Naczelny Sąd Administracyjny oddalił skargę kasacyjną spółki, która uważała, że przestał ją obciążać podatek od nieruchomości.
W sprawie chodziło o ponad 200 tys. zł tego podatku. W kwietniu 2016 r. prezydent miasta określił go spółce z o.o. Wskazał, że spółka pomimo wezwań nie złożyła deklaracji DN-1 za 2015 r., co spowodowało konieczność wszczęcia postępowania podatkowego.
Czytaj także: Nowy podatek od nieruchomości. Kiedy ma znaczenie wartość budynku
Spółka uważała jednak, że to nie ona powinna regulować daninę. W marcu 2014 r. sąd rejonowy – w toku komorniczej egzekucji świadczeń pieniężnych – postanowił odjąć jej zarząd nad nieruchomością i przekazać go innej firmie. Zdaniem spółki od tego czasu w myśl art. 935 kodeksu postępowania cywilnego to zarządca zajętej nieruchomości jest obowiązany wykonywać czynności potrzebne do prowadzenia prawidłowej gospodarki, m.in. zadeklarować kwotę podatku od nieruchomości.

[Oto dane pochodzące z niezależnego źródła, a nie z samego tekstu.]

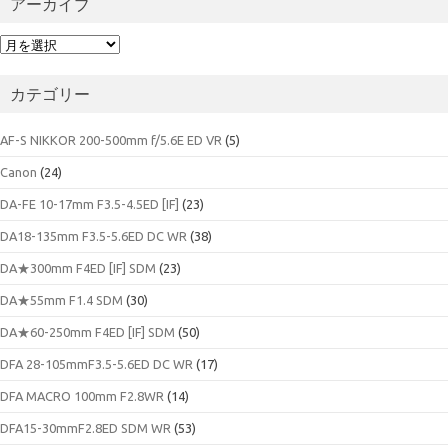
アーカイブ
ア
ー
カ
カテゴリー
イ
ブ
AF-S NIKKOR 200-500mm f/5.6E ED VR
(5)
Canon
(24)
DA-FE 10-17mm F3.5-4.5ED [IF]
(23)
DA18-135mm F3.5-5.6ED DC WR
(38)
DA★300mm F4ED [IF] SDM
(23)
DA★55mm F1.4 SDM
(30)
DA★60-250mm F4ED [IF] SDM
(50)
DFA 28-105mmF3.5-5.6ED DC WR
(17)
DFA MACRO 100mm F2.8WR
(14)
DFA15-30mmF2.8ED SDM WR
(53)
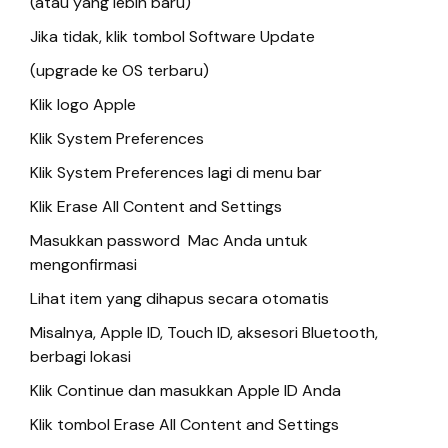
(atau yang lebih baru)
Jika tidak, klik tombol Software Update
(upgrade ke OS terbaru)
Klik logo Apple
Klik System Preferences
Klik System Preferences lagi di menu bar
Klik Erase All Content and Settings
Masukkan password Mac Anda untuk
mengonfirmasi
Lihat item yang dihapus secara otomatis
Misalnya, Apple ID, Touch ID, aksesori Bluetooth,
berbagi lokasi
Klik Continue dan masukkan Apple ID Anda
Klik tombol Erase All Content and Settings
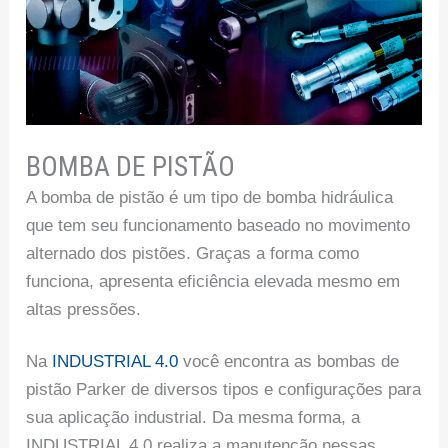
BOMBA DE PISTÃO
A bomba de pistão é um tipo de bomba hidráulica
que tem seu funcionamento baseado no movimento
alternado dos pistões. Graças a forma como
funciona, apresenta eficiência elevada mesmo em
altas pressões.
Na
INDUSTRIAL 4.0
você encontra as bombas de
pistão Parker de diversos tipos e configurações para
sua aplicação industrial. Da mesma forma, a
INDUSTRIAL 4.0 realiza a manutenção nessas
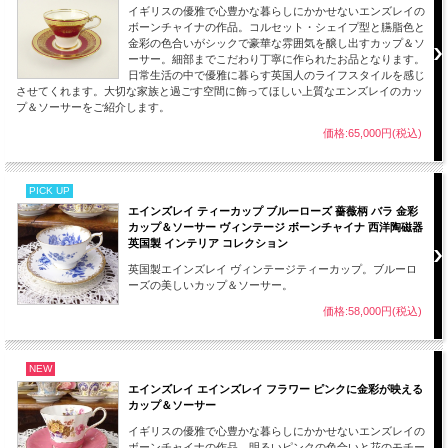
がみてとれます。
イギリスの優雅で心豊かな暮らしにかかせないエンズレイの
この作品は１９２６年から１９３４年頃のものとなります。
ボーンチャイナの作品。コルセット・シェイプ型と臙脂色と
金彩の色合いがシックで豪華な雰囲気を醸し出すカップ＆ソ
ーサー。細部までこだわり丁寧に作られたお品となります。
【Aynsley エインズレイを選んだ理由】
日常生活の中で優雅に暮らす英国人のライフスタイルを感じ
240年以上の長い歴史をもつエンズレイの中でもデザイン的にも品質的にも充実し
させてくれます。大切な家族と過ごす空間に飾ってほしい上質なエンズレイのカッ
た時代のアンティーク、ヴィンテージ品を扱っています。エインズレイは英国王
プ＆ソーサーをご紹介します。
室、ロイヤルファミリー、貴族などともつながりをもち素晴らしい作品を数多く作
り続けています。それらは大変魅力的で種類も数多く現存していますがその中でも
価格:65,000円(税込)
品質、デザイン性の良いものを選んでいます。
当時現地で作られた英国製にこだわり一つ一つ厳選しご紹介しています。
ごゆっくりご覧くださいませ。
PICK UP
100年近く前のものとしては全体的には良い状態です。
エインズレイ ティーカップ ブルーローズ 薔薇柄 バラ 金彩
コレクション、お部屋のインテリアにいかがでしょうか。
カップ＆ソーサー ヴィンテージ ボーンチャイナ 西洋陶磁器
画像をご覧いただきご確認ください。
英国製 インテリア コレクション
英国製エインズレイ ヴィンテージティーカップ。ブルーロ
ーズの美しいカップ＆ソーサー。
■当方で扱うアンティーク品、ヴィンテージ品はすべてインテリアとして輸入して
おります。
価格:58,000円(税込)
コレクションとして飾ってお楽しみください。
■当店で扱うエインズレイの作品は、100年以上前、30年から100年近く前にに作ら
NEW
れたものとなります。若干のスレ、小キズ、製作時にできた小さな穴、色の付着等
は長い時間を乗り越えた大切に保管されてきたアンティーク、ヴィンテージ品の魅
エインズレイ エインズレイ フラワー ピンクに金彩が映える
力となります。
カップ＆ソーサー
ご理解ご了承のほどよろしくお願いします。
イギリスの優雅で心豊かな暮らしにかかせないエンズレイの
ボーンチャイナの作品。明るいピンクの色合いと花のモチー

Te tłumaczenia nie przekonały urzędników. Stwierdzili, że ustanowienie zarządcy nie wpływa na stan własnościowy nieruchomości. A to skutkuje co do zasady trwaniem obowiązku podatkowego właściciela. W tej sytuacji zdaniem urzędników decyzja prawidłowo została skierowana do właściciela, a zarządca otrzymał ją jedynie do wiadomości.